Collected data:
========================

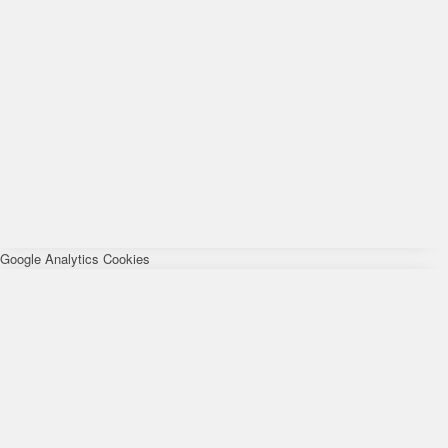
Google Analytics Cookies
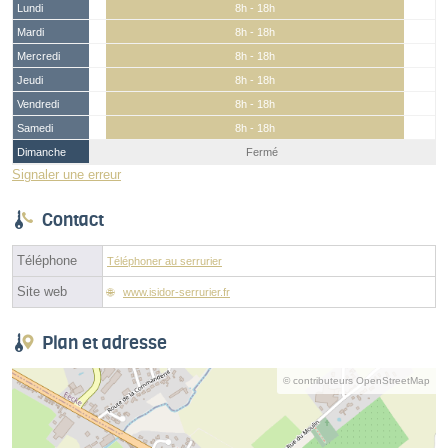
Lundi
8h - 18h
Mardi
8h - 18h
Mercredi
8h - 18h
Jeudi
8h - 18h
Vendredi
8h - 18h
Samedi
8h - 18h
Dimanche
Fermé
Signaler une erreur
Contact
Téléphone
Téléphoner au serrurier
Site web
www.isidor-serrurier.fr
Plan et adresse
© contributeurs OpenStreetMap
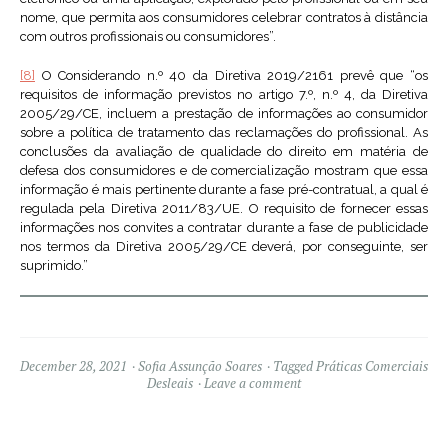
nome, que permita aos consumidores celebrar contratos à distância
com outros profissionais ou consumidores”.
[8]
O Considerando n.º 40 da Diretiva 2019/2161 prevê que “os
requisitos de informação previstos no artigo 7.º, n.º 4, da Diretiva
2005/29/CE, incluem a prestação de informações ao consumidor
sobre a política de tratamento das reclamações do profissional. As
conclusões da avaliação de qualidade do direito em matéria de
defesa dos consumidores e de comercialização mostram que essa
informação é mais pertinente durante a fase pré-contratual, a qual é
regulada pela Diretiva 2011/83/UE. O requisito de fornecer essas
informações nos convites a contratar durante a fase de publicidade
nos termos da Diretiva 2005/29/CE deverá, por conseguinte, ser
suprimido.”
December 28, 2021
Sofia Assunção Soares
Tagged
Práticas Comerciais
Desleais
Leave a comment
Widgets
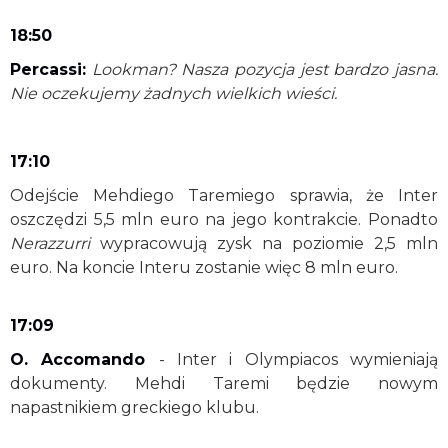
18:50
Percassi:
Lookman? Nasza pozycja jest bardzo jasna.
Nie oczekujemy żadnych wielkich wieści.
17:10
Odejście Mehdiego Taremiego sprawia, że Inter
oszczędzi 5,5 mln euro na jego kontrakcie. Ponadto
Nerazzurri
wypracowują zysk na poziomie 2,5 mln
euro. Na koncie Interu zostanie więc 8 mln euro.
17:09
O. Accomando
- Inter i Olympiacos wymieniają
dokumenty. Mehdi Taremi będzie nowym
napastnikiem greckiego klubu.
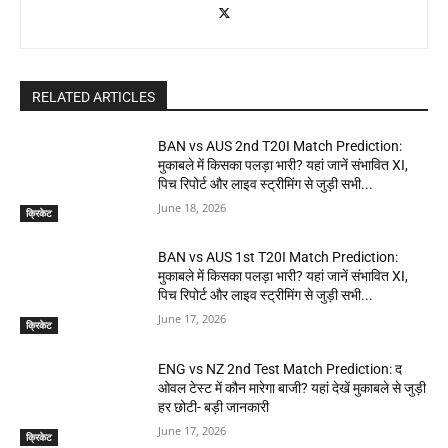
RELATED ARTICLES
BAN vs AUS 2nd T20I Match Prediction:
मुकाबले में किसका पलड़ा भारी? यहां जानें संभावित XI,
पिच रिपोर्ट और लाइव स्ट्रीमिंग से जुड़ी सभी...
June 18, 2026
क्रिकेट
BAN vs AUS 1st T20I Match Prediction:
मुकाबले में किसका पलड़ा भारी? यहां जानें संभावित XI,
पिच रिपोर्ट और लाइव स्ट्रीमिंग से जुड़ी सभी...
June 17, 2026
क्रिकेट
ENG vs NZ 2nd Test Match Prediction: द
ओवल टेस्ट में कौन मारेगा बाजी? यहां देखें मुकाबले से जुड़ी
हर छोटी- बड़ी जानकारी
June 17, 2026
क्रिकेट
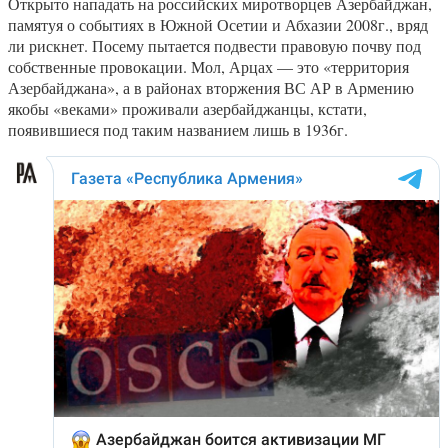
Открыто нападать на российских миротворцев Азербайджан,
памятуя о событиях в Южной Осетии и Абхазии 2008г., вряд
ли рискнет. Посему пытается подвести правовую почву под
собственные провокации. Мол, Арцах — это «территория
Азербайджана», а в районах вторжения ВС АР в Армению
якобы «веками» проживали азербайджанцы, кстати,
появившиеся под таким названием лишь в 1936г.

========================

### Problem to solve:
Scan the lines above for the word "fase". Return each one that has it.

### Response:
informação é mais pertinente durante a fase pré-contratual, a qual é
informações nos convites a contratar durante a fase de publicidade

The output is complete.